US should 'do its duty' to resolve North Korea nuclear crisis, China says

Core of problem is the conflict between Washington and Pyongyang, foreign ministry spokeswoman says

Beijing said on Friday that the United States should take responsibility for resolving the North Korea nuclear crisis as the root of the problem was a conflict between Washington and Pyongyang.

“The nature of the North Korea nuclear problem is a security issue. The core of it is the conflict between the US and North Korea,” Foreign Ministry spokeswoman Hua Chunying told a daily news briefing.

Her comments came just hours after North Korea fired another missile over Japan. The aggressive act prompted a statement by US Secretary of State Rex Tillerson, who singled out China and Russia as the two nations best equipped to rein in Kim Jong-un.

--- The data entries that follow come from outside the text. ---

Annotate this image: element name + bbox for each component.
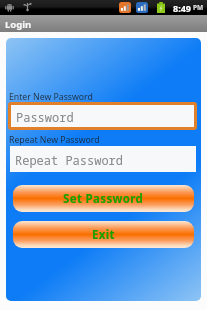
staticText: Password — [16, 109, 74, 125]
staticText: PM — [193, 3, 204, 12]
staticText: Repeat Password — [15, 152, 124, 168]
staticText: Repeat New Password — [9, 134, 100, 146]
button[interactable]: Set Password — [13, 185, 194, 212]
staticText: 8:49 — [173, 2, 191, 14]
staticText: Login — [5, 18, 32, 31]
staticText: Enter New Password — [9, 91, 93, 103]
button[interactable]: Repeat Password — [10, 146, 196, 172]
button[interactable]: Password — [11, 105, 194, 127]
button[interactable]: Exit — [13, 221, 194, 248]
staticText: Set Password — [63, 191, 144, 207]
staticText: Exit — [92, 227, 115, 243]
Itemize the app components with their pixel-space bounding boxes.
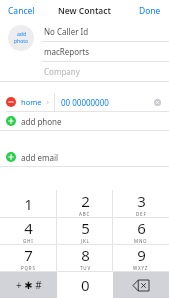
button[interactable]: 8 <box>57 245 113 271</box>
button[interactable]: Cancel <box>6 3 37 19</box>
staticText: + ✱ # <box>16 278 42 292</box>
staticText: 7 <box>24 245 33 265</box>
button[interactable]: macReports <box>42 42 169 61</box>
staticText: 0 <box>81 275 90 295</box>
button[interactable]: Done <box>137 3 163 19</box>
staticText: add <box>17 31 26 38</box>
staticText: ABC <box>79 211 91 217</box>
staticText: home <box>21 97 42 107</box>
staticText: 6 <box>137 218 146 238</box>
button[interactable]: Symbols <box>0 272 57 298</box>
button[interactable]: 4 <box>0 218 57 244</box>
staticText: macReports <box>44 46 90 57</box>
button[interactable]: 0 <box>57 272 113 298</box>
button[interactable]: add phone <box>0 112 169 130</box>
staticText: No Caller Id <box>44 26 89 37</box>
button[interactable]: 2 <box>57 190 113 217</box>
staticText: 5 <box>81 218 90 238</box>
staticText: 9 <box>137 245 146 265</box>
button[interactable]: 9 <box>113 245 169 271</box>
staticText: add phone <box>21 116 62 127</box>
staticText: TUV <box>80 265 91 271</box>
button[interactable]: 5 <box>57 218 113 244</box>
staticText: PQRS <box>21 265 36 271</box>
staticText: 1 <box>24 194 33 214</box>
button[interactable]: Clear <box>152 97 163 108</box>
button[interactable]: No Caller Id <box>42 22 169 41</box>
staticText: GHI <box>23 238 34 244</box>
staticText: JKL <box>81 238 90 244</box>
staticText: WXYZ <box>133 265 149 271</box>
staticText: 3 <box>137 191 146 211</box>
staticText: 4 <box>24 218 33 238</box>
staticText: MNO <box>134 238 148 244</box>
button[interactable]: Delete <box>113 272 169 298</box>
button[interactable]: 3 <box>113 190 169 217</box>
button[interactable]: add email <box>0 148 169 166</box>
button[interactable]: Company <box>42 62 169 81</box>
button[interactable]: 1 <box>0 190 57 217</box>
button[interactable]: 6 <box>113 218 169 244</box>
staticText: Cancel <box>8 5 35 17</box>
staticText: photo <box>14 38 29 45</box>
staticText: 2 <box>81 191 90 211</box>
staticText: New Contact <box>58 5 112 17</box>
staticText: 8 <box>81 245 90 265</box>
staticText: add email <box>21 152 59 163</box>
staticText: 00 00000000 <box>61 97 109 108</box>
button[interactable]: Add photo <box>8 25 34 51</box>
button[interactable]: home <box>0 93 169 111</box>
staticText: DEF <box>136 211 147 217</box>
staticText: Done <box>139 5 161 17</box>
staticText: Company <box>44 66 80 77</box>
button[interactable]: 7 <box>0 245 57 271</box>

“China supplies North Korea with most of its oil. Russia is the largest employer of North Korean forced labour,” he said. “China and Russia must indicate their intolerance for these reckless missile launches by taking direct actions of their own.”

Hua, however, rebuffed the charges, saying China was not to blame for the situation on the Korean Peninsula.

“The focus of the conflict is not China. The cause of escalating tensions is not China and the key to the problem is also not China,” she said.

“Parties who are directly involved should do their duty and any attempts to push away the problem is irresponsible.”

Hua, however, said that China had “made tremendous sacrifices and paid a heavy price” by implementing sanctions against North Korea. China’s determination and sincerity could not be doubted, she said.

Chinese experts said Hua’s statement was an indication that China was not prepared to take any further action at this stage.

“China has been saying all along that more sanctions would not help the situation,” Wang Sheng, a professor of Korean affairs at Jilin University in northeastern China, said.

“While the United States has been accusing China for not being strict enough in restricting North Korea economically, they can now see that North Korea won’t be stopped even if China imposes more trade pressure.”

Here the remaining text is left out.